Sólo por recordar, el pasado 30 de agosto este medio denunció que tres semanas atrás obreros del acueducto   destaparon una caja de aguas residuales frente a una vivienda del barrio  Santa Ana sector el Vivero, en Soacha,  y los fétidos olores estaban  enfermando a las personas.

La caja está ubicada en la carrera 12b # 17 -59 sur, sector el Vivero de Compartir. La destaparon y no volvieron, dejando las aguas residuales al aire libre.

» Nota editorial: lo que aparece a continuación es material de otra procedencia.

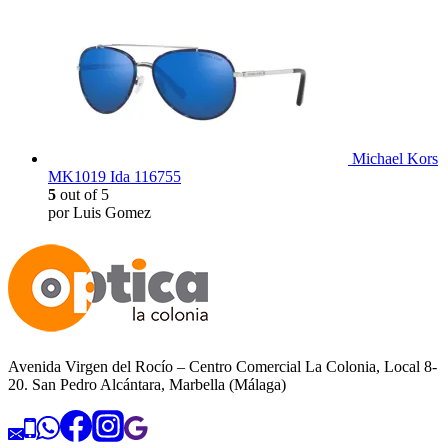
Michael Kors
MK1019 Ida 116755
5
out of 5
por Luis Gomez
Avenida Virgen del Rocío – Centro Comercial La Colonia, Local 8-
20. San Pedro Alcántara, Marbella (Málaga)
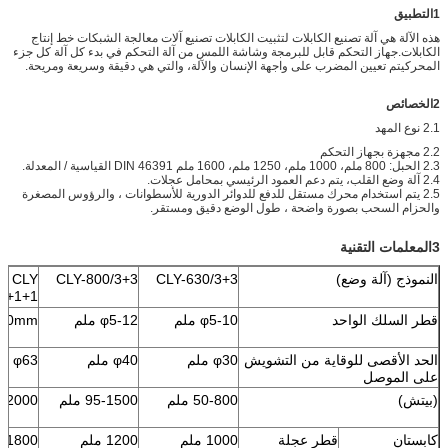
1التطبيق
هذه الآلة هي آلة تصنيع الكابلات لتثبيت الكابلات تصنيع آلات معالجة الشبكات خط إنتاج
الكابلات.جهاز التحكم قابل للبرمجة وشاشة اللمس من آلة التحكم في بدء كل آلة كل جزء
المحركيتم تعيين المضرب على واجهة الإنسان والآلة، والتي هي دقيقة وسريعة ومريحة.
2الخصائص
2.1 نوع المهد
2.2 مجهزة بجهاز التحكم
2.3 الحبل: 800 ملم، 1000 ملم، 1250 ملم، 1600 ملم DIN 46391 القياسية / المعدلة.
2.4 آلة وضع القلب، يتم دعم العمود الرئيسي بمحامل عجلات.
2.5 يتم استخدام محرك مستقل للدفع للدوائر الدورية للأسطوانات ، والرؤوس المصغرة
والحزام السحب بصورة واضحة ، طول الوضع دقيق ومستقر.
3المعلمات التقنية
النموذج (آلة وضع)
CLY-630/3+3
CLY-800/3+3
CLY
/3+1+1
قطر السلك الواحد
φ5-10 ملم
φ5-12 ملم
-20mm
الحد الأقصى للوقاية من التشويش
φ30 ملم
φ40 ملم
φ63 ملم
على الموصل
(بيتش)
50-800 ملم
95-1500 ملم
200-2000
كابستان
قطر عجلة
1000 ملم
1200 ملم
1800 ملم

Puede recordar: Otra “chambonada” de la Empresa de Acueducto en Soacha

 El 7 de octubre, habitantes del barrio  Pradera primer sector, en la comuna seis  de Soacha, se quejaron  por el mal procedimiento que realizó la Empresa de Acueducto y Alcantarillado de Bogotá en enero pasado.

Operarios de la EAAB vinieron a cambiar una tubería de aguas lluvias, rompieron y nunca volvieron, no hicieron el reparcheo de la vía y con los días el pavimento se hundió. Los residentes denunciaron accidentes en el sitio.

Si quiere ver: Por un mal arreglo de la EAAB, vida e integridad de residentes de un barrio de Soacha está en riesgo

 Esta semana, residentes del barrio Tequendama, de la comuna dos de Soacha, denunciaron un caso similar.

“Hace más de cinco meses vinieron contratistas de la empresa de acueducto, rompieron el pavimento, dejaron tierra y pedazos de asfalto, pero no volvieron a recoger ni a arreglar. Esto fue en la carrera 10 con calle 13A esquina”, dijo un residente del barrio.

Lo que nadie se explica, ni siquiera las autoridades municipales, es por qué la empresa de acueducto permite estas “chambonadas” a sus contratistas y pone el peligro la integridad de las personas.

Recientemente, el mismo alcalde Juan Carlos Saldarriaga denunció que la EAAB se lleva alrededor de 90 mil millones de pesos de Soacha al año por concepto de cobro de alcantarillado, pero sigue atropellando a la comunidad del municipio con esta clase de fallas que repercuten en la inconformidad de los usuarios.